In momenti come questo, può essere utile fermarsi un attimo, fare chiarezza e ritrovare un punto di equilibrio.
Se lo desidera, possiamo fissare un colloquio per approfondire insieme quanto sta vivendo e orientarsi con maggiore serenità.

Quando vuole, sono a disposizione.
Un caro saluto
Dott.ssa Stefania Conti, Psicologa
Dott.ssa Chiara Biasi
Psicologo, Psicologo clinico
Brescia
Buongiorno, comprendo la sua frustrazione visto che si è impegnata e ha dato il meglio che poteva per questa azienda che in questo momento non la sta trattando con la giusta trasparenza che si merita. Un contratto a chiamata di norma dovrebbe essere stipulato proprio per la sua occasionalità, mentre spesso viene usato per non assumere a tempo determinato un lavoratore, quindi stipulo un contratto occasionale ma nella realtà dei fatti tu vieni tutti i giorni a lavorare negli orari prestabiliti. Può sempre provare ad approfondire queste domande in un colloquio con la proprietaria, ma se c'è stato un cambio di approccio così repentino nei suoi confronti probabilmente ci sono delle mosse dall'alto che non le vogliono dire. Deve poi valutare lei se per lei va bene accettare determinate condizioni di lavoro o se non è meglio provare a guardarsi attorno.
Dott.ssa Giuseppa Farina
Psicologo, Psicologo clinico
Frattamaggiore
Buongiorno, la ringrazio per aver raccontato la sua esperienza con tanta chiarezza e sincerità.
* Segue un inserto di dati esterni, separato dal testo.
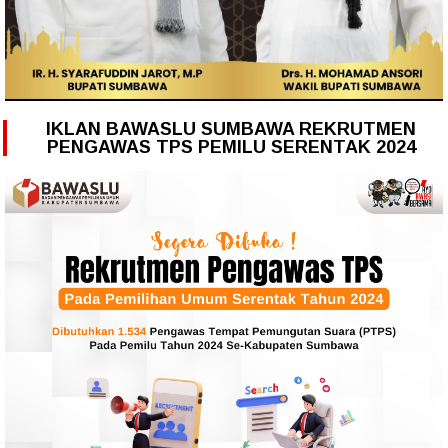
IKLAN BAWASLU SUMBAWA REKRUTMEN
PENGAWAS TPS PEMILU SERENTAK 2024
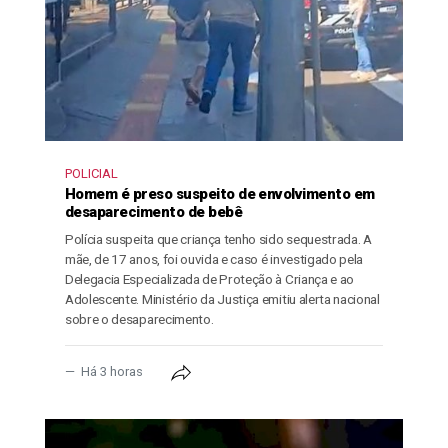
POLICIAL
Homem é preso suspeito de envolvimento em
desaparecimento de bebê
Polícia suspeita que criança tenho sido sequestrada. A
mãe, de 17 anos, foi ouvida e caso é investigado pela
Delegacia Especializada de Proteção à Criança e ao
Adolescente. Ministério da Justiça emitiu alerta nacional
sobre o desaparecimento.
Há 3 horas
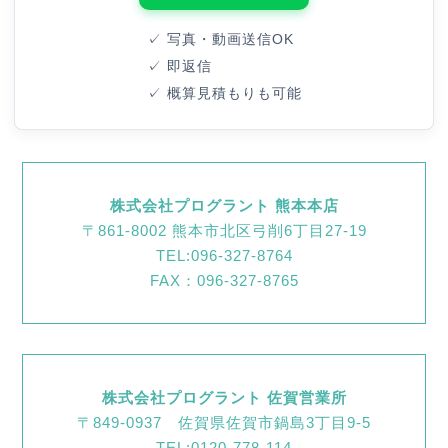
✓ 写真・動画送信OK
✓ 即返信
✓ 概算見積もりも可能
株式会社プログラント 熊本本店
〒861-8002 熊本市北区弓削6丁目27-19
TEL:096-327-8764
FAX：096-327-8765
株式会社プログラント 佐賀営業所
〒849-0937 佐賀県佐賀市鍋島3丁目9-5
TEL:0120-778-114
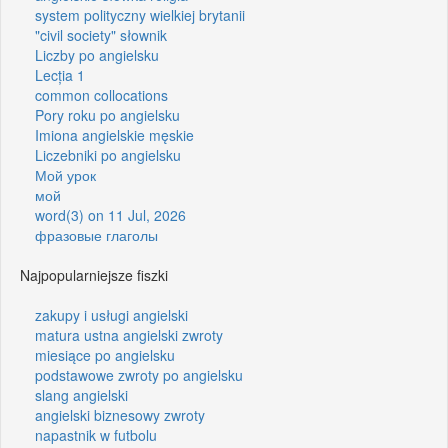
system polityczny wielkiej brytanii
"civil society" słownik
Liczby po angielsku
Lecția 1
common collocations
Pory roku po angielsku
Imiona angielskie męskie
Liczebniki po angielsku
Мой урок
мой
word(3) on 11 Jul, 2026
фразовые глаголы
Najpopularniejsze fiszki
zakupy i usługi angielski
matura ustna angielski zwroty
miesiące po angielsku
podstawowe zwroty po angielsku
slang angielski
angielski biznesowy zwroty
napastnik w futbolu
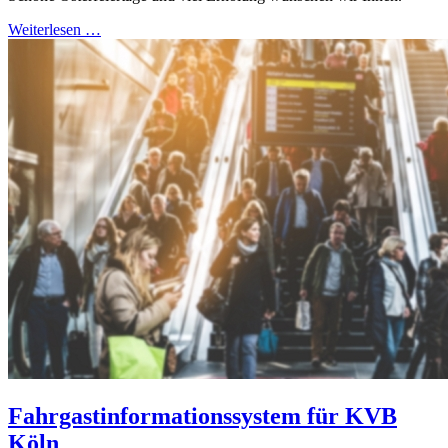
Weiterlesen …
Fahrgastinformationssystem für KVB
Köln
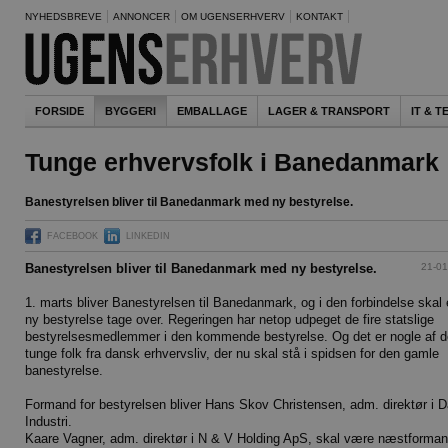
NYHEDSBREVE
ANNONCER
OM UGENSERHVERV
KONTAKT
FORSIDE
BYGGERI
EMBALLAGE
LAGER & TRANSPORT
IT & 
Tunge erhvervsfolk i Banedanmark
Banestyrelsen bliver til Banedanmark med ny bestyrelse.
FACEBOOK
LINKEDIN
21-01
Banestyrelsen bliver til Banedanmark med ny bestyrelse.
1. marts bliver Banestyrelsen til Banedanmark, og i den forbindelse skal
ny bestyrelse tage over. Regeringen har netop udpeget de fire statslige
bestyrelsesmedlemmer i den kommende bestyrelse. Og det er nogle af d
tunge folk fra dansk erhvervsliv, der nu skal stå i spidsen for den gamle
banestyrelse.
Formand for bestyrelsen bliver Hans Skov Christensen, adm. direktør i 
Industri.
Kaare Vagner, adm. direktør i N & V Holding ApS, skal være næstforman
Si percepisce quanto lei abbia investito in questo percorso, con impegno ma anche quanto questa situazione la stia mettendo alla prova, sul piano lavorativo ed emotivo. Le dinamiche sono complesse e il clima poco trasparente può generare molta confusione e insicurezza.
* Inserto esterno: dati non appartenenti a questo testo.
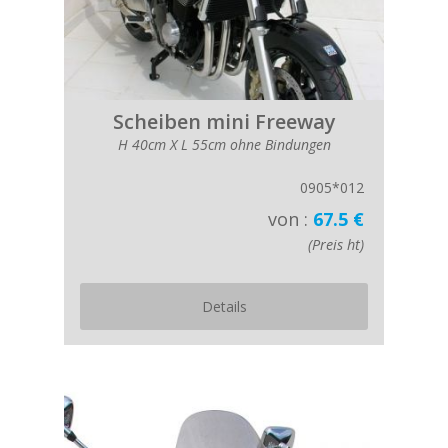
Scheiben mini Freeway
H 40cm X L 55cm ohne Bindungen
0905*012
von :
67.5 €
(Preis ht)
Details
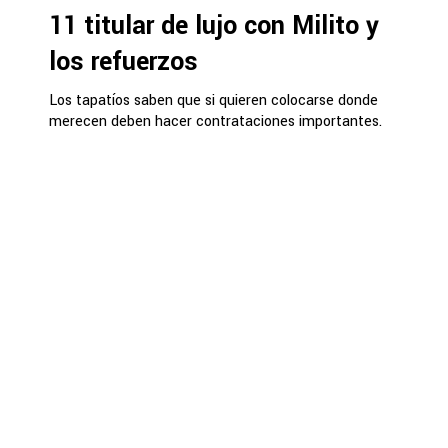
11 titular de lujo con Milito y
los refuerzos
Los tapatíos saben que si quieren colocarse donde
merecen deben hacer contrataciones importantes.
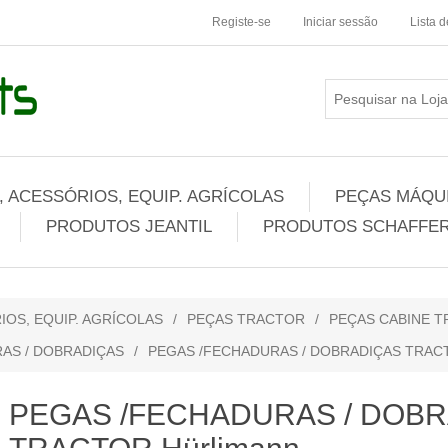
Registe-se
Iniciar sessão
Lista 
 ACESSÓRIOS, EQUIP. AGRÍCOLAS
PEÇAS MÁQUI
PRODUTOS JEANTIL
PRODUTOS SCHAFFER
IOS, EQUIP. AGRÍCOLAS
/
PEÇAS TRACTOR
/
PEÇAS CABINE T
AS / DOBRADIÇAS
/
PEGAS /FECHADURAS / DOBRADIÇAS TRACT
PEGAS /FECHADURAS / DOB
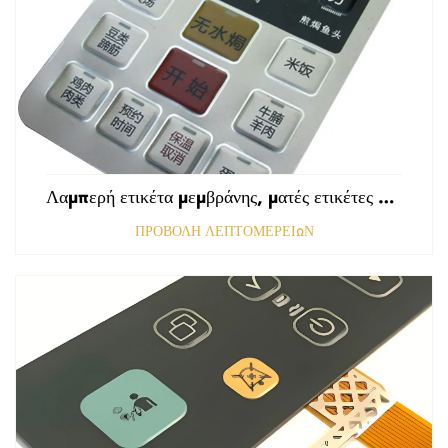
Λαμπερή ετικέτα μεμβράνης, ματές ετικέτες εμπρόσθιου πίνακα ελέγχου, ανάγλυφες ετικέτες πολυκαρβονικού, γραφικές επικαλύψεις
ΠΡΟΒΟΛΗ ΛΕΠΤΟΜΕΡΕΙΩΝ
Le consiglio di ripensare a ciò che hai imparato finora, sia sul piano pratico che personale; di valutare se richiedere un confronto diretto con la direzione per chiarire la sua posizione, oppure orientarsi verso un ambiente di lavoro che riconosca meglio il suo valore;
Può considerare un sostegno psicologico, se sente il bisogno di elaborare quanto accaduto e lavorare su come affrontare certe dinamiche professionali, come il riconoscimento del suo ruolo o la relazione con i colleghi.
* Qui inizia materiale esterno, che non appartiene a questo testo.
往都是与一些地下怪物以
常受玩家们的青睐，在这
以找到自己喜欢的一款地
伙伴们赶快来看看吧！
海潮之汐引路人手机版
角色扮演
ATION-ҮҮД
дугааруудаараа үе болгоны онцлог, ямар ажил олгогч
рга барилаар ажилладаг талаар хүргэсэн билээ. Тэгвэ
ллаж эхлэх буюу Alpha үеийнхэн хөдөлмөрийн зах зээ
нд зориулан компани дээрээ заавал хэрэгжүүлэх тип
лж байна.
Anche se ora tutto appare difficile, questa esperienza può aiutarla a fare maggiore chiarezza su ciò che desidera per il suo futuro, e a rafforzare la sua consapevolezza e sicurezza professionale.
Un caro saluto.
Dott.ssa Pina Farina
Dott.ssa Anna Tosi
Psicologo, Psicologo clinico
Caldiero
Buongiorno, mi dispiace per la difficoltà lavorativa che ora sta vivendo. Questo tipo di situazioni incerte e ambigue, che potenzialmente segnano l'avvio di un cambiamento di vita, possono causare grande stress e disorientamento. Per questo consiglio sempre di ricercare un supporto nel caso in cui ci si percepisca particolarmente in difficoltà. Detto ciò, non è facile fornire un mio punto di vista della situazione perchè si parla di una cultura aziendale e delle pratiche organizzative peculiari per il suo luogo di lavoro, che da fuori è difficile comprendere a pieno. Sicuramente in questi contesti è sempre meglio che le problematiche che emergono tra colleghi vengano condivise col diretto interessato, quindi da parte sua può fare il possibile per ribadire quanto per lei sia importante capire per tempo quali comportamenti adattare alla situazione. Dall'altra parte, mi sembra che questa situazione al momento sia fuori dal suo controllo, quindi potrebbe aiutarla orientarsi per ricercare un altro impiego, in modo da fornirsi un'ulteriore possibilità di cambiamento in un ambiente più accogliente. Infatti, nel caso la ricontattassero, penso che riprendere il suo incarico precedente in un luogo in cui non si è senta capita, non la aiuti ad affrontare meglio questa situazione. Spero di esserle stata d'aiuto, ad ogni modo resto a disposizione. Dott.ssa Anna Tosi
Dott. Marco De Fonte
Psicologo, Psicoterapeuta
Bari
La sua situazione riflette purtroppo una realtà frequente in ambienti lavorativi poco strutturati dal punto di vista comunicativo e organizzativo. Il suo racconto mostra impegno, adattabilità, e disponibilità a mettersi in discussione — tutte qualità preziose. Tuttavia, l’assenza di un protocollo chiaro, la mancanza di feedback trasparenti e la gestione informale dei rapporti interni hanno creato un contesto ambiguo, in cui i criteri di valutazione sembrano soggettivi e poco equi.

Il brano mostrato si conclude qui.